To do that, I’m looking to build out a dataset that compiles all rookie seasons since 2000, through this current season (up to the All-Star break). To qualify for our dataset, the rookies have to have at least 20 appearances, along with an average of 15 minutes per game. We can combine their per game stats with the advanced metrics outlined above to get one holistic view of their seasons.
Programming in Python allows us to easily transform this dataset through some statistical packages like scipy.stats, and for our purposes we’ll focus on the z-score. This extensive post on Towards Data Science has a great overview, but in short, a z-score measures the number of standard deviations a value is from the mean. In NBA terms, Chris Paul had 7.8 assists a game as a rookie, which generates a z-score of roughly 4: he’s four full standard deviations above the mean per game assists for rookies, who only average 1.86 a game. By calculating the z-score for each of our target metrics, we can frame the performance of each rookie against their peers.
Those scores can then be combined to generate one composite score, which is useful for producing one unified number to rank each of the rookies. I chose a variety of metrics to build into my score, aiming to reward high performance in key areas while also including stats that apply across all positions.
Per game metrics in counting stats like points, rebounds, and assists were included to reflect basic requirements for stardom. We want our rookies to, at minimum, produce measurable impacts on the game, and these stats often form the first part of a conversation for rookie of the year.
For advanced metrics, I wanted to focus on two fronts. We need to capture their impact on the team’s success by focusing on WS/48 and BPM—definitions linked out in Basketball Reference’s glossary—while also including individual stats like VORP, PER, true shooting, usage, and free throw attempt rate. Win shares per 48 minutes measures how much a rookie contributes to a victory while adjusting for time played, and box score plus/minus analyzes what they contribute to a team’s final score. To avoid penalizing the players who walked into a terrible situation, I also included four of my favorite individual stats. Value over replacement player attempts to frame their performance in relative terms to their peers, while metrics like true shooting and free throw attempt rate measure efficiency in an increasingly efficient NBA. PER tries to combine all of that into one unified metric of value, while usage measures the relative load placed upon each player. Initial tests didn’t include usage, but without an acknowledgment of the offensive duties each player had, we ended up slightly overvaluing efficient big men without measuring the workload of playmaking guards.

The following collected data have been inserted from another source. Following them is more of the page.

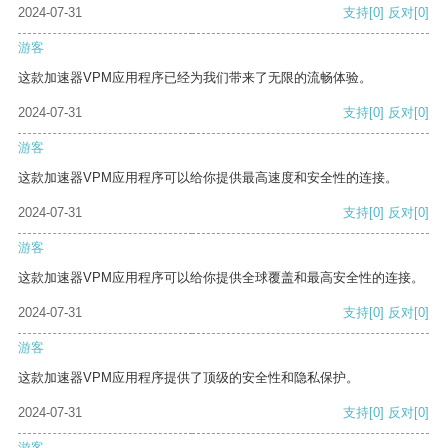
2024-07-31
支持
[0]
反对
[0]
游客
这款加速器VPM应用程序已经为我们带来了无限的流畅体验。
2024-07-31
支持
[0]
反对
[0]
游客
这款加速器VPM应用程序可以给你提供最高速度和安全性的连接。
2024-07-31
支持
[0]
反对
[0]
游客
这款加速器VPM应用程序可以给你提供全球覆盖和最高安全性的连接。
2024-07-31
支持
[0]
反对
[0]
游客
这款加速器VPM应用程序提供了顶级的安全性和隐私保护。
2024-07-31
支持
[0]
反对
[0]
游客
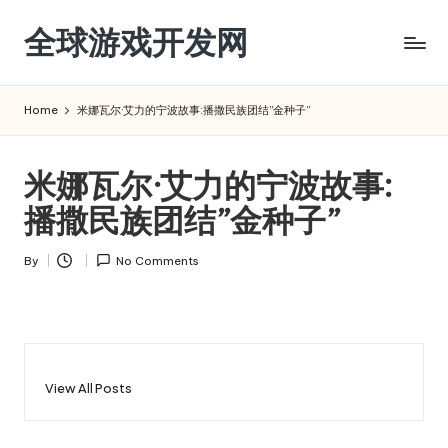
全球游戏开发网
Skip
to
content
Home
米娜瓦尔·艾力的宁波故事:播撒民族团结”金种子”
米娜瓦尔·艾力的宁波故事:
播撒民族团结”金种子”
By
No Comments
Posted
by
View All Posts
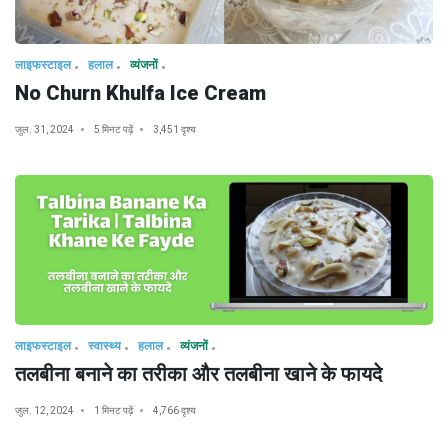
लाइफस्टाइल
हलाल
व्यंजनों
No Churn Khulfa Ice Cream
जुल. 31, 2024
5 मिनट पढ़ें
3,451 दृश्य
लाइफस्टाइल
स्वास्थ्य
हलाल
व्यंजनों
तलबीना बनाने का तरीका और तलबीना खाने के फायदे
जुल. 12, 2024
1 मिनट पढ़ें
4,766 दृश्य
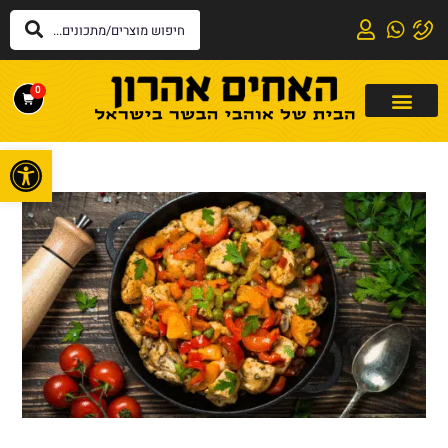
0
פתח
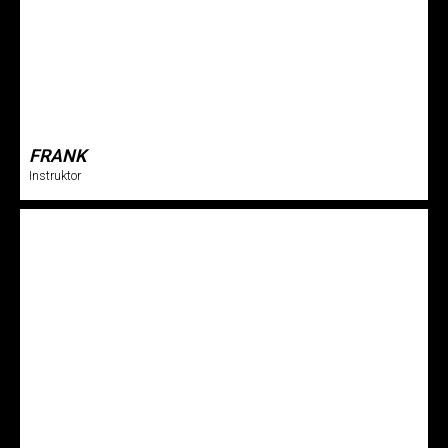
FRANK
Instruktor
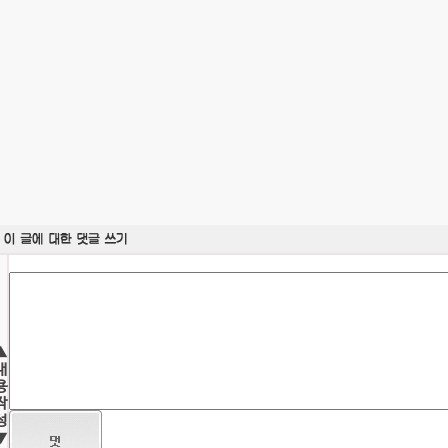
▲
내
용
작
성
▼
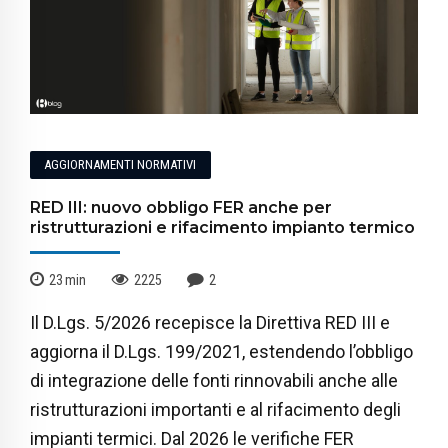
AGGIORNAMENTI NORMATIVI
RED III: nuovo obbligo FER anche per
ristrutturazioni e rifacimento impianto termico
23
min
2225
2
Il D.Lgs. 5/2026 recepisce la Direttiva RED III e
aggiorna il D.Lgs. 199/2021, estendendo l’obbligo
di integrazione delle fonti rinnovabili anche alle
ristrutturazioni importanti e al rifacimento degli
impianti termici. Dal 2026 le verifiche FER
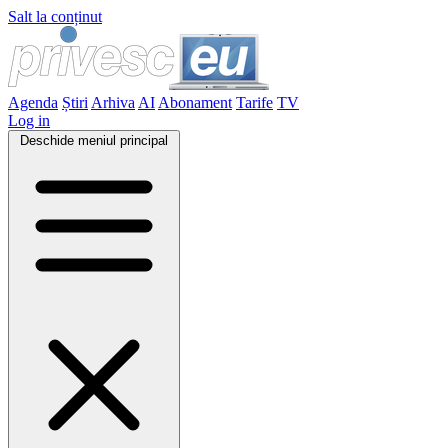
Salt la conținut
Agenda
Știri
Arhiva
AI
Abonament
Tarife
TV
Log in
Deschide meniul principal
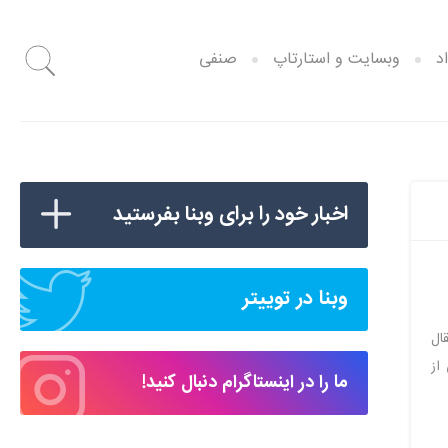
د
وبسایت و استارتاپ
صنفی
اخبار خود را برای وبنا بفرستید
وبنا در توییتر
ال
ویروس، یکی از
ما را در اینستاگرام دنبال کنید!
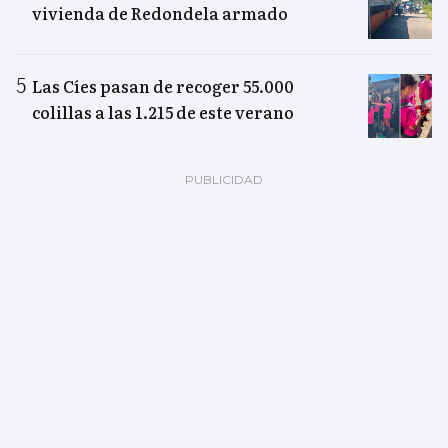
vivienda de Redondela armado
Las Cíes pasan de recoger 55.000
colillas a las 1.215 de este verano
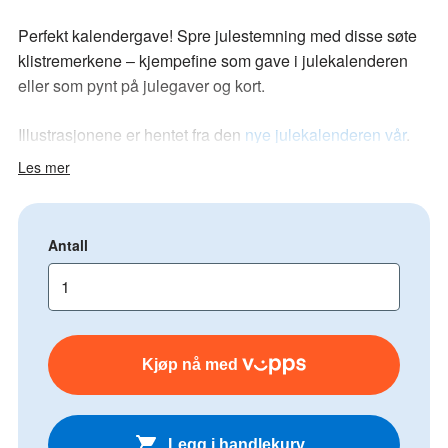
Perfekt kalendergave! Spre julestemning med disse søte
klistremerkene
kjempefine som gave i julekalenderen
–
eller som pynt på julegaver og kort.
Illustrasjonene er hentet fra den
nye julekalenderen vår
.
Les mer
Antall
Kjøp nå med
Legg i handlekurv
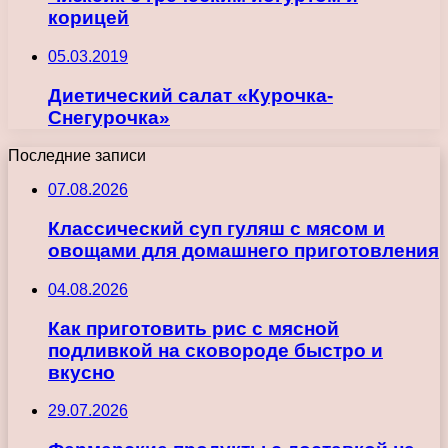
корицей
05.03.2019
Диетический салат «Курочка-
Снегурочка»
Последние записи
07.08.2026
Классический суп гуляш с мясом и
овощами для домашнего приготовления
04.08.2026
Как приготовить рис с мясной
подливкой на сковороде быстро и
вкусно
29.07.2026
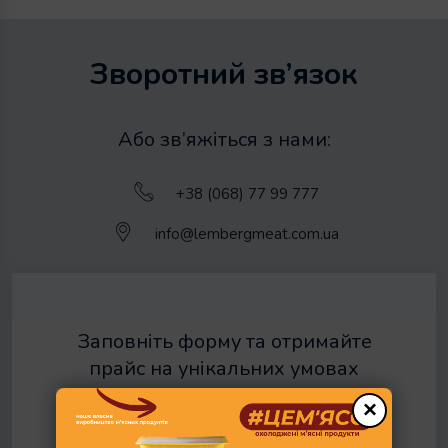
Зворотний зв’язок
Або зв’яжіться з нами:
+38 (068) 77 99 777
info@lembergmeat.com.ua
Заповніть форму та отримайте
прайс на унікальних умовах
співпраці
×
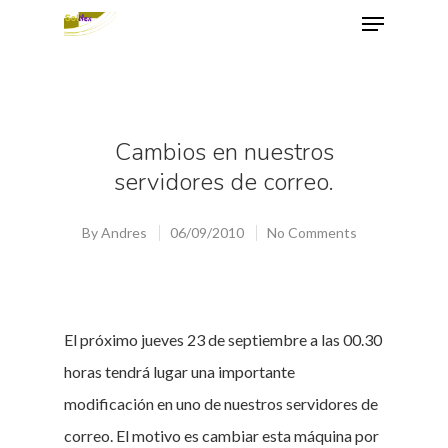
Hit enter to search or ESC to close
Cambios en nuestros
servidores de correo.
By
Andres
06/09/2010
No Comments
El próximo jueves 23 de septiembre a las 00.30
horas tendrá lugar una importante
modificación en uno de nuestros servidores de
correo. El motivo es cambiar esta máquina por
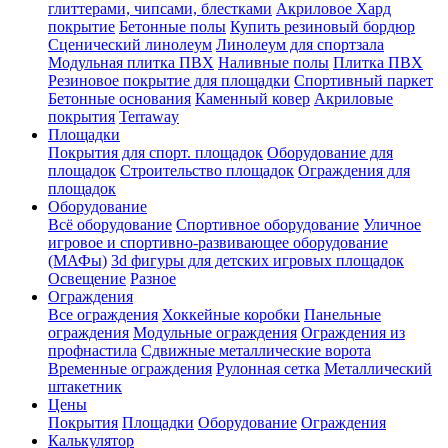
глиттерами, чипсами, блестками
Акриловое Хард
покрытие
Бетонные полы
Купить резиновый бордюр
Сценический линолеум
Линолеум для спортзала
Модульная плитка ПВХ
Наливные полы
Плитка ПВХ
Резиновое покрытие для площадки
Спортивный паркет
Бетонные основания
Каменный ковер
Акриловые
покрытия
Terraway
Площадки
Покрытия для спорт. площадок
Оборудование для
площадок
Строительство площадок
Ограждения для
площадок
Оборудование
Всё оборудование
Спортивное оборудование
Уличное
игровое и спортивно-развивающее оборудование
(МАФы)
3d фигуры для детских игровых площадок
Освещение
Разное
Ограждения
Все ограждения
Хоккейные коробки
Панельные
ограждения
Модульные ограждения
Ограждения из
профнастила
Сдвижные металлические ворота
Временные ограждения
Рулонная сетка
Металлический
штакетник
Цены
Покрытия
Площадки
Оборудование
Ограждения
Калькулятор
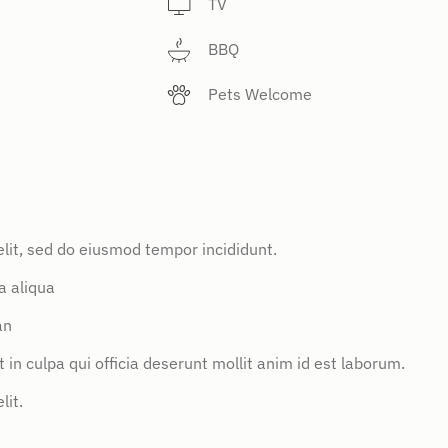
TV
BBQ
Pets Welcome
elit, sed do eiusmod tempor incididunt.
a aliqua
an
in culpa qui officia deserunt mollit anim id est laborum.
lit.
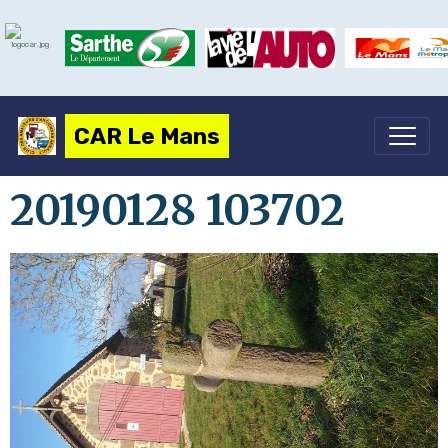
CAR Le Mans
20190128 103702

My methodology incorporates all of these factors into our composite score. How does this look? Here’s the top and bottom ten scores since the 2000-2001 season:
At first glance, this list is incredibly promising. Five of our top six scorers won Rookie of the Year, while the sixth, Joel Embiid, had a transcendent but injury-shortened year that would have won in a landslide if he stayed healthy. I’m also really excited to see Big Honey, Mr. Nikola Jokic, popping up so highly in this list: he came in third in voting that season and has only gotten better each subsequent season, making me wonder if I’ve stumbled into something predictive and fun.